Though the loan officers did not believe gender predicted business performance, it may be the case that in actuality, gender is indeed predictive of business performance. If this is the case, then the lack of discrimination may be costly to lenders. Our next step, therefore, was to understand how the lack of discrimination we observed lines up with actual differences in business performance by gender.

We do this by linking the loan officers’ evaluations to real business performance outcomes of the businesses 18 months after the competition. We develop a machine learning algorithm to select a set of optimal predictors for business profits from the information shown to the financial providers during the initial judging process. The machine learning exercise serves as a clear benchmark for the optimal capital allocation decision by financial providers. If the machine learning algorithm had selected gender as an important predictor, this would have suggested that the loan officers were wrong in their lack of gender discrimination. Just like the financial providers, however, the machine learning algorithm did not use gender as a predictor. Our machine learning exercise highlights that the importance of gender in predicting business performance is dwarfed by the other detailed information provided in the application (and in a loan application more generally).

Conclusion

In our context, we find that financial providers do not believe that gender predicts business performance, and in accordance with these beliefs, they do not discriminate when making capital allocation decisions. Moreover, our machine learning results suggest that the predictive value of gender is not large enough to justify rational discrimination. In other words, loan officers did not discriminate against women businesses, and they were right not to do so.

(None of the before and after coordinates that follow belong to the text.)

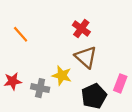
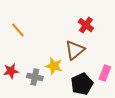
red cross: (81, 29) -> (86, 25), moved
brown triangle: (86, 57) -> (75, 50), turned 40

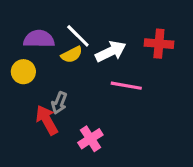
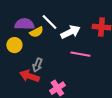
yellow semicircle: (72, 55) -> (36, 32), moved
red arrow: (47, 120) -> (29, 76), turned -42

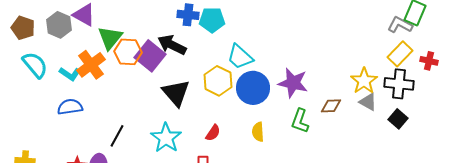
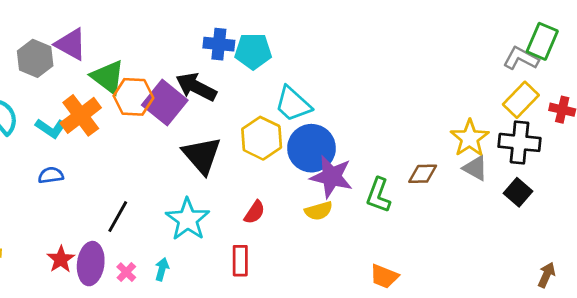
green triangle: (110, 38) -> (108, 77), turned -32
purple star: (293, 83) -> (331, 177), moved
blue semicircle: (70, 107) -> (51, 175), size x0.7
yellow semicircle: (258, 132) -> (319, 211), turned -102

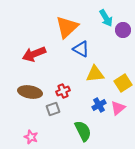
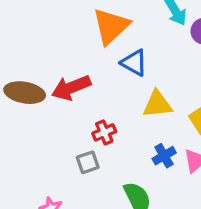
red arrow: (34, 54) -> (71, 88), moved
brown ellipse: (30, 92) -> (25, 93), moved

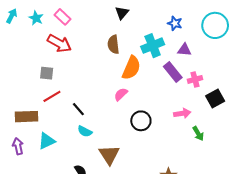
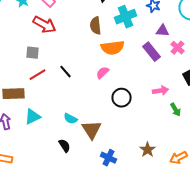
cyan cross: (153, 46) -> (126, 17), moved
orange semicircle: (131, 68) -> (112, 48), turned 60
pink cross: (195, 79) -> (178, 48), moved, turned -32
black line: (78, 109) -> (66, 72), moved
cyan semicircle: (85, 131) -> (70, 119), moved

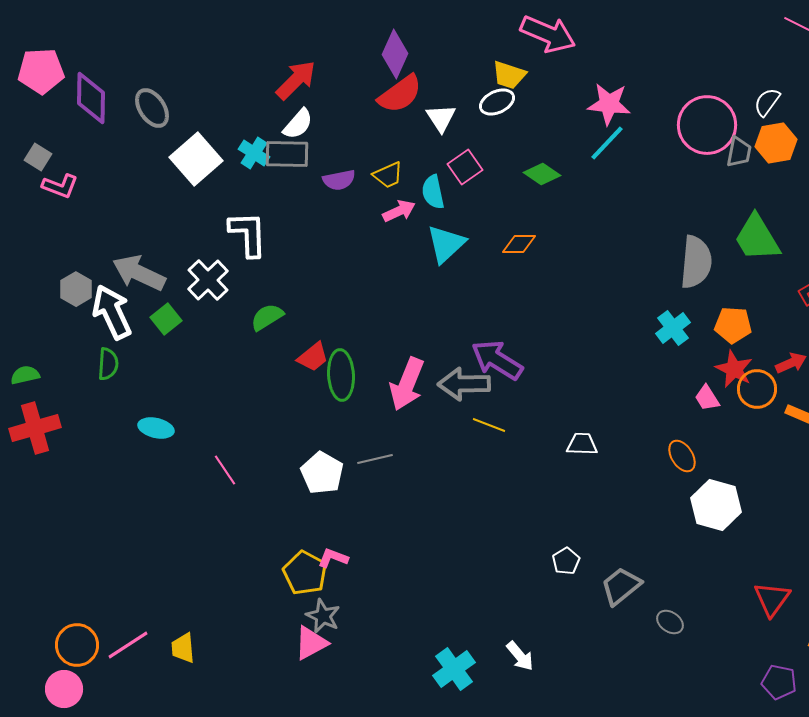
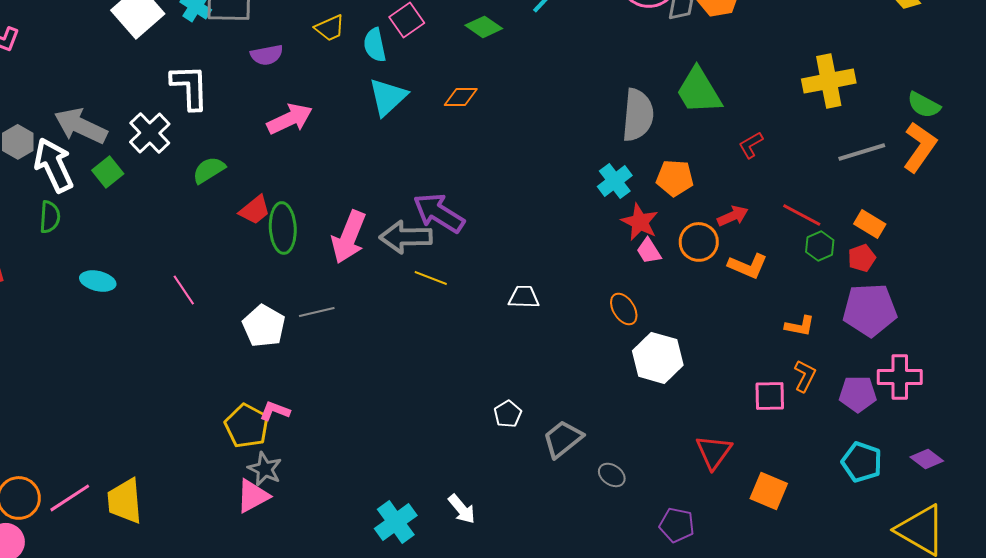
purple semicircle: (339, 180) -> (267, 55), moved
pink arrow: (399, 211) -> (290, 119), moved, size x1.4
red star: (734, 369) -> (640, 222), moved
pink line: (225, 470) -> (184, 290), moved
yellow trapezoid: (183, 648) -> (125, 501), size x1.5
purple pentagon: (779, 682) -> (677, 525), moved

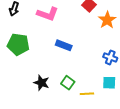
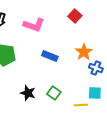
orange star: (107, 20) -> (84, 52), moved
yellow line: (87, 94) -> (81, 105), moved

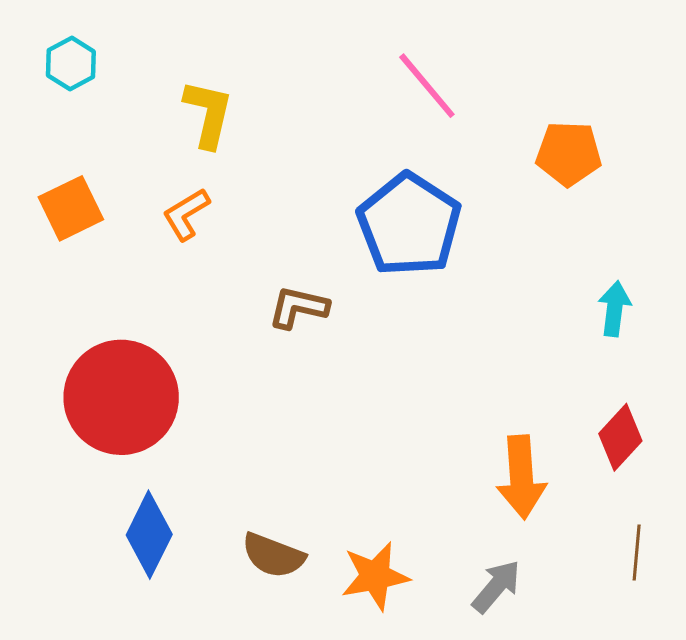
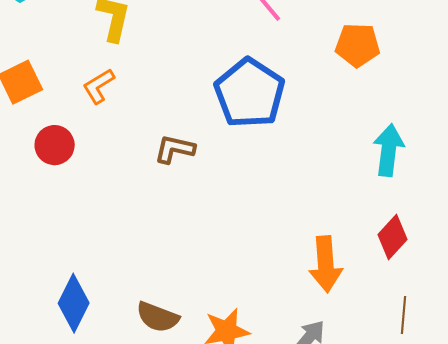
cyan arrow: (614, 309) -> (389, 150), size x1.4
red circle: (121, 397) -> (55, 145), moved, size x0.5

These results are suggestive that gender discrimination in access to capital is not a key contributor to gender gaps in business performance and growth, highlighting the importance of future research in revealing the factors that might explain these gaps. Our context is most similar to the earlier stages of a loan or grant process, but capital requests often involve further steps and interactions, during which gender discrimination could become a factor. The literature suggests that observable differences in gender are important, but that they cannot always explain the entire gap. A final key consideration is gender differences in the demand for capital: it may be that the choice to request capital may itself be an important consideration for the gender gaps observed in access to finance.